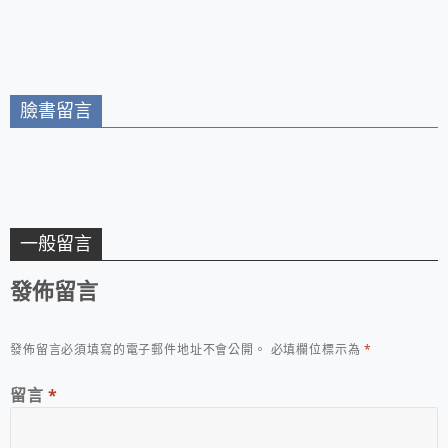
學校園美食/會牽絲的
板烤三明治 超人氣輕
食餐飲不能錯過
臉書留言
一般留言
發佈留言
發佈留言必須填寫的電子郵件地址不會公開。
必填欄位標示為
*
留言
*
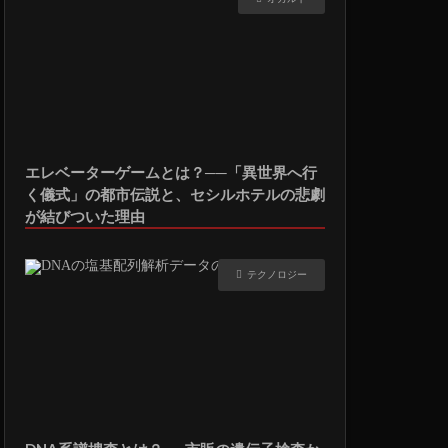
エレベーターゲームとは？──「異世界へ行
く儀式」の都市伝説と、セシルホテルの悲劇
が結びついた理由
テクノロジー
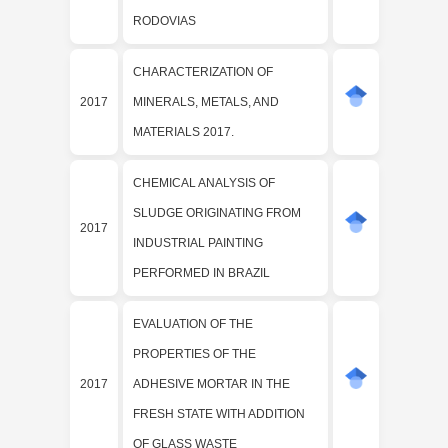
RODOVIAS
CHARACTERIZATION OF
2017
MINERALS, METALS, AND
MATERIALS 2017.
CHEMICAL ANALYSIS OF
SLUDGE ORIGINATING FROM
2017
INDUSTRIAL PAINTING
PERFORMED IN BRAZIL
EVALUATION OF THE
PROPERTIES OF THE
2017
ADHESIVE MORTAR IN THE
FRESH STATE WITH ADDITION
OF GLASS WASTE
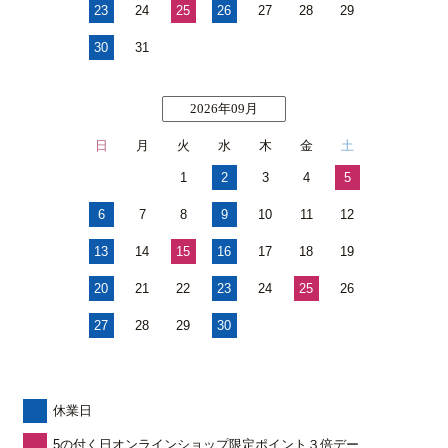
23
24
25
26
27
28
29
30
31
2026年09月
日
月
火
水
木
金
土
1
2
3
4
5
6
7
8
9
10
11
12
13
14
15
16
17
18
19
20
21
22
23
24
25
26
27
28
29
30
休業日
5の付く日オンラインショップ限定ポイント３倍デー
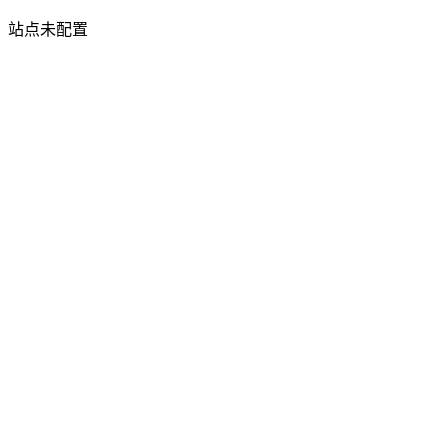
站点未配置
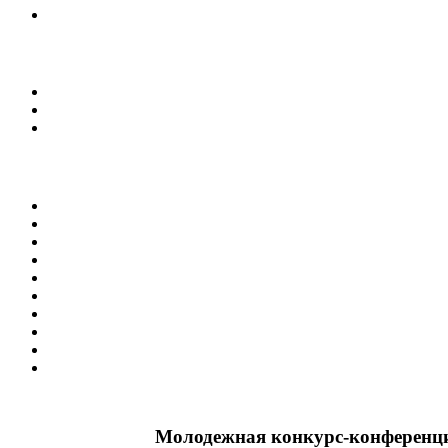
Молодежная конкурс-конференци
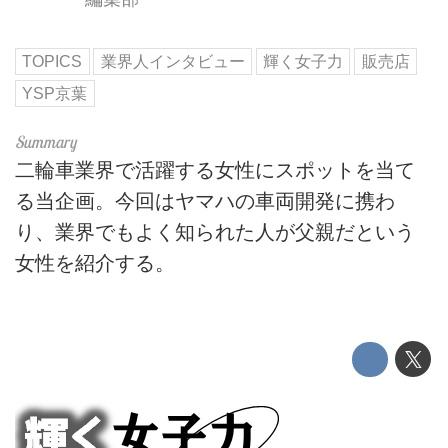
TOPICS
業界人インタビュー
輝く女子力
販売店
YSP京葉
二輪車業界で活躍する女性にスポットを当て
る当企画。今回はヤマハの車両開発に携わ
り、業界でもよく知られた人が父親だという
女性を紹介する。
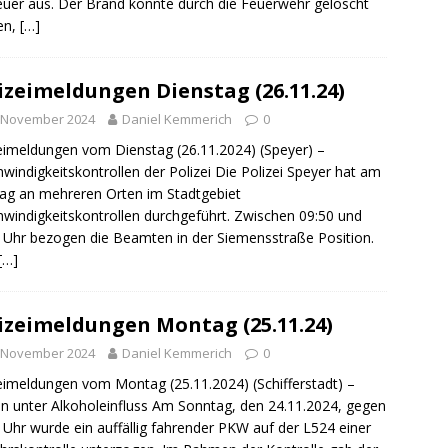
euer aus. Der Brand konnte durch die Feuerwehr gelöscht
en,
[…]
izeimeldungen Dienstag (26.11.24)
. November 2024
Daniel Kemmerich
0
eimeldungen vom Dienstag (26.11.2024) (Speyer) –
windigkeitskontrollen der Polizei Die Polizei Speyer hat am
g an mehreren Orten im Stadtgebiet
windigkeitskontrollen durchgeführt. Zwischen 09:50 und
 Uhr bezogen die Beamten in der Siemensstraße Position.
[…]
izeimeldungen Montag (25.11.24)
. November 2024
Daniel Kemmerich
0
eimeldungen vom Montag (25.11.2024) (Schifferstadt) –
n unter Alkoholeinfluss Am Sonntag, den 24.11.2024, gegen
 Uhr wurde ein auffällig fahrender PKW auf der L524 einer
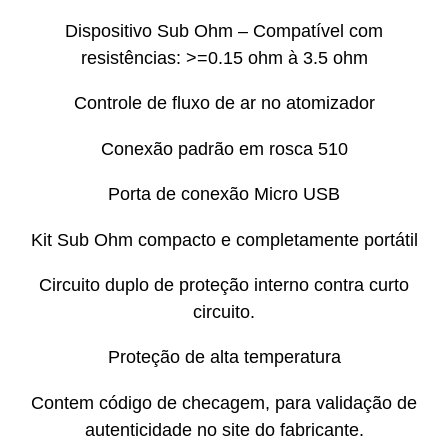
Dispositivo Sub Ohm – Compatível com
resistências: >=0.15 ohm à 3.5 ohm
Controle de fluxo de ar no atomizador
Conexão padrão em rosca 510
Porta de conexão Micro USB
Kit Sub Ohm compacto e completamente portátil
Circuito duplo de proteção interno contra curto
circuito.
Proteção de alta temperatura
Contem código de checagem, para validação de
autenticidade no site do fabricante.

□ □ □ □

Task =>
Find the word "Speyer" in the entries, and copy every line it shows up in.

Output for this task =>
eimeldungen vom Dienstag (26.11.2024) (Speyer) –
windigkeitskontrollen der Polizei Die Polizei Speyer hat am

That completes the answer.